Eine Rezension von Bernd Heimberger

Im Licht der Liebe

Luise Rinser: Kunst des Schattenspiels. 1994-1997.

S. Fischer Verlag, Frankfurt/M. 1997, 157 S.

„Immer zeigt man seine Liebe zu wenig.“ Sagt Luise Rinser. Wie das jeder sagt. Oder sagen könnte. Ohne das Alter einer Mittachtzigerin zu haben. Luise Rinser hat den Satz ein Jahr nach dem Tode ihres Sohnes Stephan geschrieben. Ein Jahr brauchte die Wortreiche, um Worte für die Un-Wirklichkeit dieses Todes zu finden. Der persönliche Verlust läßt sich abermals artikulieren, was sie schon lange für den Verlust des Lebens an sich hält: fehlende Liebe.
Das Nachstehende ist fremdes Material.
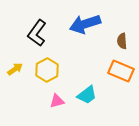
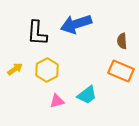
blue arrow: moved 9 px left
black L-shape: rotated 32 degrees counterclockwise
Wer die Romane, Tagebücher und essayistischen Schriften der Schriftstellerin gelesen hat, kennt die vielfältigen Schilderungen gewonnener wie gebrochener Liebes-Beziehungen. Die Mutter, die bedauert, dem Sohn zu wenig von ihrer Liebe gezeigt zu haben, registriert ohne Bitterkeit: „So also ist das: die Liebe ist tot.“ Eine Feststellung wird zur Verallgemeinerung. Die ist nicht identisch mit dem Fazit, das Luise Rinser für ihr lang andauerndes Leben zieht. Von dem sagt sie: „Es war schwer, aber es war reich ...“

Beginnend mit dem weitverbreiteten, 1946 veröffentlichten Gefängnistagebuch, bis zum neuesten Rinser-Buch ist eine Biographie überschaubar, wie sie keine andere deutschsprachige Autorin offenlegte. Kunst des Schattenspiels. 1994-1997 ist die Fortsetzung der Tagebücher und der Autobiographie. Alle Bände zusammen sind eine Langzeitbeobachtung der Zeitgeschichte und Lebenszeit der Luise Rinser durch Luise Rinser. Für sie wird wohl nie das Diktum des Kurt Tucholsky gelten. Des Lebens müde, bezeichnete er das Schweigen als die höchste Stufe des erreichbaren Ausdrucks. Rinser steht auf der mittleren Stufe. Also auf der des Schreibens, die der des Sprechens folgt.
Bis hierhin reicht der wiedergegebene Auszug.